_Records for the exercise_:
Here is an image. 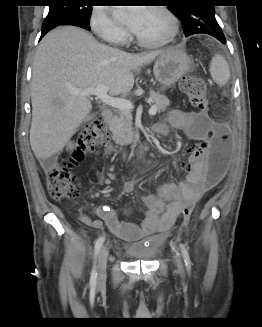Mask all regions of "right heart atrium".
I'll return each instance as SVG.
<instances>
[{
    "label": "right heart atrium",
    "mask_w": 262,
    "mask_h": 327,
    "mask_svg": "<svg viewBox=\"0 0 262 327\" xmlns=\"http://www.w3.org/2000/svg\"><path fill=\"white\" fill-rule=\"evenodd\" d=\"M89 25L104 42L122 46L128 40V32L119 26L108 7H94L89 17Z\"/></svg>",
    "instance_id": "d8ad5b80"
}]
</instances>
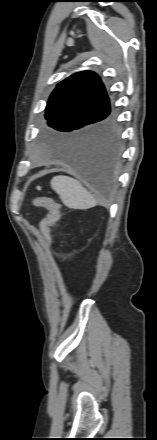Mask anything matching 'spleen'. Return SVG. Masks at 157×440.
<instances>
[{
  "instance_id": "3e777b00",
  "label": "spleen",
  "mask_w": 157,
  "mask_h": 440,
  "mask_svg": "<svg viewBox=\"0 0 157 440\" xmlns=\"http://www.w3.org/2000/svg\"><path fill=\"white\" fill-rule=\"evenodd\" d=\"M51 188L60 196L62 203L71 209L86 210L97 205L96 199L79 183L63 175L52 178Z\"/></svg>"
}]
</instances>
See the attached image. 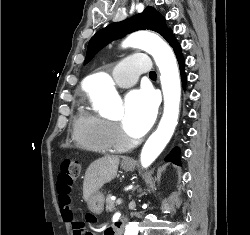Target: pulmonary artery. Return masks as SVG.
<instances>
[{"label":"pulmonary artery","instance_id":"e3ab8cb5","mask_svg":"<svg viewBox=\"0 0 250 235\" xmlns=\"http://www.w3.org/2000/svg\"><path fill=\"white\" fill-rule=\"evenodd\" d=\"M151 67L152 65L147 54H131L114 70V81L121 88L130 87L137 81L139 73L149 72Z\"/></svg>","mask_w":250,"mask_h":235}]
</instances>
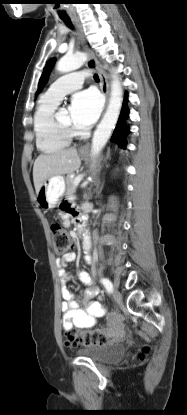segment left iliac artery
<instances>
[{"instance_id": "left-iliac-artery-1", "label": "left iliac artery", "mask_w": 187, "mask_h": 415, "mask_svg": "<svg viewBox=\"0 0 187 415\" xmlns=\"http://www.w3.org/2000/svg\"><path fill=\"white\" fill-rule=\"evenodd\" d=\"M101 283L104 285V287L106 288L107 292L111 293L113 291V285L110 282L109 279L107 278H102L101 279Z\"/></svg>"}]
</instances>
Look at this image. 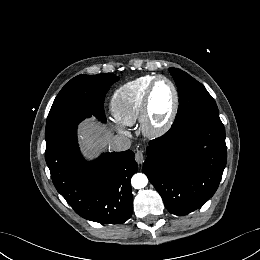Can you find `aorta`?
<instances>
[{
  "mask_svg": "<svg viewBox=\"0 0 260 260\" xmlns=\"http://www.w3.org/2000/svg\"><path fill=\"white\" fill-rule=\"evenodd\" d=\"M147 183H148V178L143 173H136L133 175V177L131 179V185L135 189H142V188L146 187Z\"/></svg>",
  "mask_w": 260,
  "mask_h": 260,
  "instance_id": "aorta-1",
  "label": "aorta"
}]
</instances>
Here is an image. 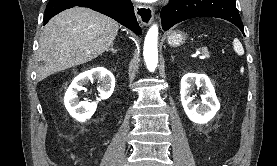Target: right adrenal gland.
<instances>
[{
	"label": "right adrenal gland",
	"instance_id": "obj_1",
	"mask_svg": "<svg viewBox=\"0 0 277 166\" xmlns=\"http://www.w3.org/2000/svg\"><path fill=\"white\" fill-rule=\"evenodd\" d=\"M107 51H111L112 53H116V50L114 49L113 45H111L110 48Z\"/></svg>",
	"mask_w": 277,
	"mask_h": 166
}]
</instances>
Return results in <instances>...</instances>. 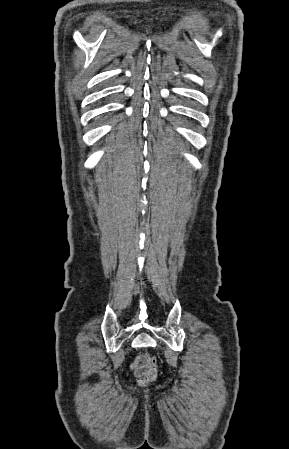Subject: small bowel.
Wrapping results in <instances>:
<instances>
[{"instance_id": "small-bowel-1", "label": "small bowel", "mask_w": 289, "mask_h": 449, "mask_svg": "<svg viewBox=\"0 0 289 449\" xmlns=\"http://www.w3.org/2000/svg\"><path fill=\"white\" fill-rule=\"evenodd\" d=\"M130 368L136 376L141 377L148 370L147 355H137Z\"/></svg>"}]
</instances>
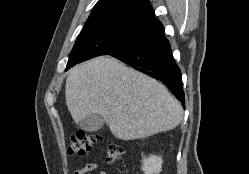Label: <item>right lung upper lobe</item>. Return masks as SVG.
<instances>
[{
  "label": "right lung upper lobe",
  "instance_id": "cb5924a9",
  "mask_svg": "<svg viewBox=\"0 0 249 174\" xmlns=\"http://www.w3.org/2000/svg\"><path fill=\"white\" fill-rule=\"evenodd\" d=\"M158 23L148 0H99L83 30H99L118 24L153 27Z\"/></svg>",
  "mask_w": 249,
  "mask_h": 174
}]
</instances>
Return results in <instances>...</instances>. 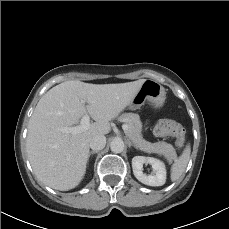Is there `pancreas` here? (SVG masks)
<instances>
[{
  "label": "pancreas",
  "instance_id": "pancreas-1",
  "mask_svg": "<svg viewBox=\"0 0 229 229\" xmlns=\"http://www.w3.org/2000/svg\"><path fill=\"white\" fill-rule=\"evenodd\" d=\"M118 120L128 125L126 135L130 138L137 149L146 153L163 155L169 162H172V160L176 158V151L171 144L164 141L150 143L143 138L142 122L140 121L138 114L125 113L122 114Z\"/></svg>",
  "mask_w": 229,
  "mask_h": 229
}]
</instances>
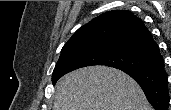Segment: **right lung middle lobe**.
<instances>
[{
  "label": "right lung middle lobe",
  "mask_w": 171,
  "mask_h": 110,
  "mask_svg": "<svg viewBox=\"0 0 171 110\" xmlns=\"http://www.w3.org/2000/svg\"><path fill=\"white\" fill-rule=\"evenodd\" d=\"M157 58L125 46L109 43H88L63 49L54 68L52 83L75 69L105 65L120 70L141 69L154 64Z\"/></svg>",
  "instance_id": "right-lung-middle-lobe-1"
}]
</instances>
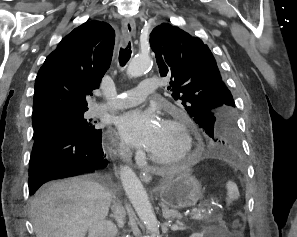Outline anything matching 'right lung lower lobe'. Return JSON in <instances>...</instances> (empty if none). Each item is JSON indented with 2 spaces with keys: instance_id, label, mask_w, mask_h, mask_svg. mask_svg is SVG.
I'll list each match as a JSON object with an SVG mask.
<instances>
[{
  "instance_id": "obj_1",
  "label": "right lung lower lobe",
  "mask_w": 297,
  "mask_h": 237,
  "mask_svg": "<svg viewBox=\"0 0 297 237\" xmlns=\"http://www.w3.org/2000/svg\"><path fill=\"white\" fill-rule=\"evenodd\" d=\"M29 162V192L44 183L83 174L100 173L108 164L101 145V131L93 138L76 134L62 124L39 131Z\"/></svg>"
}]
</instances>
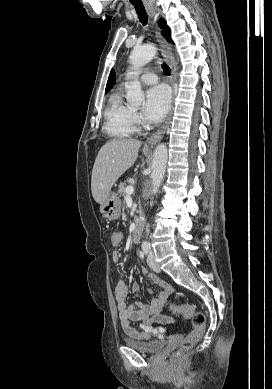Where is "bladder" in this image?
Segmentation results:
<instances>
[{
    "mask_svg": "<svg viewBox=\"0 0 272 389\" xmlns=\"http://www.w3.org/2000/svg\"><path fill=\"white\" fill-rule=\"evenodd\" d=\"M124 341L128 347L146 354H157L165 348V342L162 340L136 341L126 338Z\"/></svg>",
    "mask_w": 272,
    "mask_h": 389,
    "instance_id": "bladder-1",
    "label": "bladder"
}]
</instances>
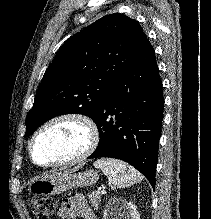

_Work item_: Please write out, exactly, every line from the line with "Outline anything matching" through the final line of the data above, leaving out pictures.

_Solution below_:
Outline anything matching 'right lung lower lobe'. Return JSON in <instances>...</instances> (empty if none). Each item is JSON indented with 2 spaces with keys: instance_id, label, mask_w, mask_h, mask_svg. mask_svg is SVG.
I'll list each match as a JSON object with an SVG mask.
<instances>
[{
  "instance_id": "obj_1",
  "label": "right lung lower lobe",
  "mask_w": 297,
  "mask_h": 237,
  "mask_svg": "<svg viewBox=\"0 0 297 237\" xmlns=\"http://www.w3.org/2000/svg\"><path fill=\"white\" fill-rule=\"evenodd\" d=\"M29 162V192L44 183L83 174L100 173L108 164L101 145V131L93 138L76 134L62 124L39 131Z\"/></svg>"
}]
</instances>
Where is "bladder" in this image?
Segmentation results:
<instances>
[{
    "mask_svg": "<svg viewBox=\"0 0 272 389\" xmlns=\"http://www.w3.org/2000/svg\"><path fill=\"white\" fill-rule=\"evenodd\" d=\"M124 341L128 347L146 354H157L165 348V342L162 340L136 341L126 338Z\"/></svg>",
    "mask_w": 272,
    "mask_h": 389,
    "instance_id": "bladder-1",
    "label": "bladder"
}]
</instances>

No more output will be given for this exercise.